Training and Education 

Grenada’s yachting industry suffers from a shortage of trained Grenadians to fulfil the demands for experienced marine skills, especially in relation to technical systems. The marine industry tends to be perceived as a valuable and rewarding option only by those who have direct experience of it either themselves or via family members. It remains an unknown quantity to the wider population as a significant source of employment. Yachting industry skills are very varied, but can be categorised into service, technical and sailing. 

  • Service employees include dock masters, fuel operators, boat cleaners, and customer service and administrative staff. The skills required can largely be taught within the existing vocational training framework and can be achieved in a short period. Frequently, skills such as administration and accounting can be quickly cross-trained from other industries. 
  • Technical contractors and employees require a higher level of education and training, followed by a period of on-the-job experience or an apprenticeship in engineering and boat repair trades.
  • Sailing specialists require both theory training and practical sailing experience, and include skippers, crew and deckhands. 

It is widely agreed within the yachting industry that Grenada does not have the education or training programmes in place to provide the required technical or sailing skills. However, an education and training needs assessment (ETNA) has been undertaken and recommendations discussed with the NTA. The next step in the training plan will be the development of vocational standards. Training programmes, including an apprenticeship scheme, must then follow as a matter of urgency. 

It is important to note too that the success of the training plan will also rely on raising awareness by means of the recommended sub-sector-specific marketing plan (see Table 1).

Cruise-Ship Sub-Sector Export Policy and Strategic Considerations

The mission statement for the cruise-ship sub-sector in Grenada is: 

  • To provide a cruise experience of a consistently high quality that is globally competitive and which continues to increase its contribution to the economic development impacts of Grenada’s tourism sector, by means of emphasis on standards development and certification of service providers, efficiency enhancement and effective promotion.

The proposed strategic goals for the sector are laid out in Table 2.

Table 2 Strategic Options for Cruise-Ship Sub-Sector

In recent years, Europe has emerged as the newest and fastest growth market in the cruise industry. This has been attributable to two major factors, as follows.

  • Europe has been growing its capacity by introducing new and bigger ships. By 2015 Europe had recorded a fleet of 114 ships compared to 165 in North America (Cruise Industry News 2017).
  • US-based cruise lines are sourcing more passengers in Europe and dedicating more vessels to the European market.

According to the Florida Caribbean Cruise Association (FCCA) 2015 Cruise Industry Overview, the Caribbean ranks as the dominant cruise destination, its share comprising more than a third (35.5 per cent) of the global market (FCCA 2015).

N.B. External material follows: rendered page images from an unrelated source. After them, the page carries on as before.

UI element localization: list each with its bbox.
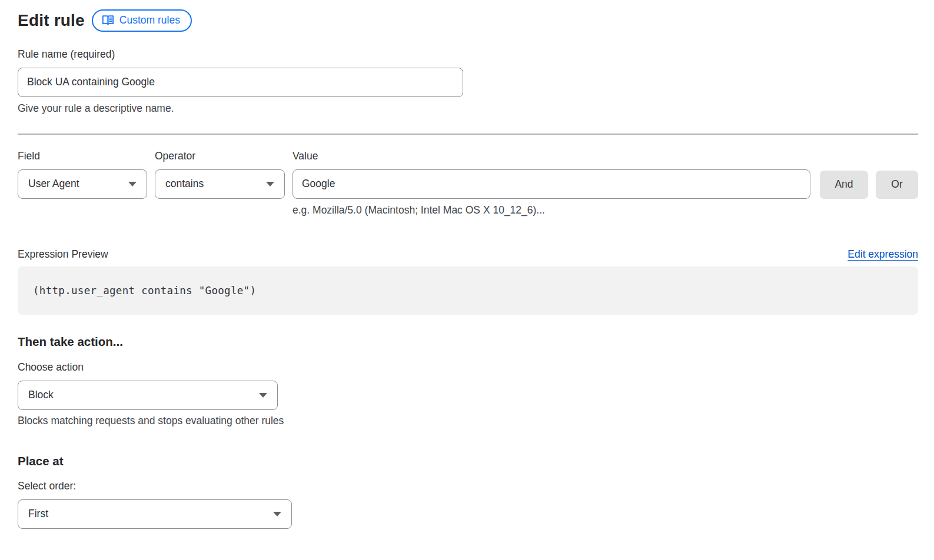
operator-label: Operator bbox=[155, 150, 285, 162]
chevron-down-icon bbox=[128, 182, 137, 186]
value-helper: e.g. Mozilla/5.0 (Macintosh; Intel Mac O… bbox=[293, 204, 810, 216]
operator-column: Operator contains bbox=[155, 150, 285, 199]
order-select[interactable]: First bbox=[18, 499, 292, 529]
expression-preview-label: Expression Preview bbox=[18, 248, 108, 261]
rule-name-helper: Give your rule a descriptive name. bbox=[18, 102, 918, 115]
rule-name-input[interactable] bbox=[18, 68, 463, 97]
action-heading: Then take action... bbox=[18, 335, 918, 349]
place-at-heading: Place at bbox=[18, 454, 918, 468]
condition-logic-buttons: And Or bbox=[820, 171, 918, 199]
operator-select[interactable]: contains bbox=[155, 169, 285, 199]
custom-rules-badge-label: Custom rules bbox=[119, 14, 180, 27]
field-select[interactable]: User Agent bbox=[18, 169, 147, 199]
action-helper: Blocks matching requests and stops evalu… bbox=[18, 415, 918, 427]
action-select[interactable]: Block bbox=[18, 381, 278, 410]
expression-header: Expression Preview Edit expression bbox=[18, 248, 918, 261]
custom-rules-badge[interactable]: Custom rules bbox=[92, 9, 192, 32]
field-select-value: User Agent bbox=[28, 178, 79, 190]
field-column: Field User Agent bbox=[18, 150, 147, 199]
choose-action-label: Choose action bbox=[18, 361, 918, 374]
value-column: Value e.g. Mozilla/5.0 (Macintosh; Intel… bbox=[293, 150, 810, 216]
open-book-icon bbox=[102, 15, 114, 26]
action-section: Then take action... Choose action Block … bbox=[18, 335, 918, 427]
condition-builder: Field User Agent Operator contains Value… bbox=[18, 150, 918, 216]
expression-text: (http.user_agent contains "Google") bbox=[33, 285, 256, 296]
value-input[interactable] bbox=[293, 169, 810, 199]
placement-section: Place at Select order: First bbox=[18, 454, 918, 529]
and-button[interactable]: And bbox=[820, 171, 868, 199]
operator-select-value: contains bbox=[165, 178, 204, 190]
select-order-label: Select order: bbox=[18, 480, 918, 492]
expression-preview-code: (http.user_agent contains "Google") bbox=[18, 266, 918, 315]
edit-rule-page: Edit rule Custom rules Rule name (requir… bbox=[18, 0, 918, 529]
value-label: Value bbox=[293, 150, 810, 162]
order-select-value: First bbox=[28, 508, 48, 520]
edit-expression-link[interactable]: Edit expression bbox=[847, 248, 918, 261]
chevron-down-icon bbox=[259, 393, 267, 398]
section-divider bbox=[18, 134, 918, 135]
page-title: Edit rule bbox=[18, 11, 85, 30]
chevron-down-icon bbox=[273, 512, 281, 516]
rule-name-label: Rule name (required) bbox=[18, 48, 918, 61]
field-label: Field bbox=[18, 150, 147, 162]
chevron-down-icon bbox=[266, 182, 274, 186]
action-select-value: Block bbox=[28, 389, 54, 401]
page-header: Edit rule Custom rules bbox=[18, 9, 918, 32]
rule-name-section: Rule name (required) Give your rule a de… bbox=[18, 48, 918, 115]
or-button[interactable]: Or bbox=[876, 171, 918, 199]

After recovering from Hurricane Ivan in 2005, steady increases in cruise-ship arrivals in Grenada were recorded until 2009, when a declining trend set in. While this declining trend was largely attributable to the 2007–08 global financial crisis and resulting decline in disposable income globally, and was observed to a greater or lesser extent in other 

CARICOM member countries, deeper analysis points towards specific areas that, if addressed effectively, have the potential to restore Grenada’s competitive edge in the cruise-ship sub-sector in the region.

Research has revealed that cruise companies tend to rotate their schedules to keep their offerings fresh. Responding to this trend in destination selection will therefore require Grenada to constantly enhance the service/product/ experience offered to the cruise-ship passenger. This, in turn, requires the investment of resources in continued product development and in market awareness programmes both to guide product development among stakeholders in Grenada and to effectively communicate the product/service offering to the marketplace.

With respect to consumer preferences, while a shift towards adventure and community tourism is becoming increasingly evident among cruise-ship visitors, the Caribbean continues to be known in the market as a ‘sand, sea and sun’ destination. Recent initiatives by Grenada to develop, launch and promote its ‘Pure Grenada’ brand, which encompasses the social, cultural and physical characters of Grenada, must be sustained to continue to offer visitors more: the adventure, romance and lifestyle of Grenada. Collaboration among CARICOM member countries in developing regional strategies for sector development should also be sustained, including the increasing regional emphasis on community tourism and agro-tourism.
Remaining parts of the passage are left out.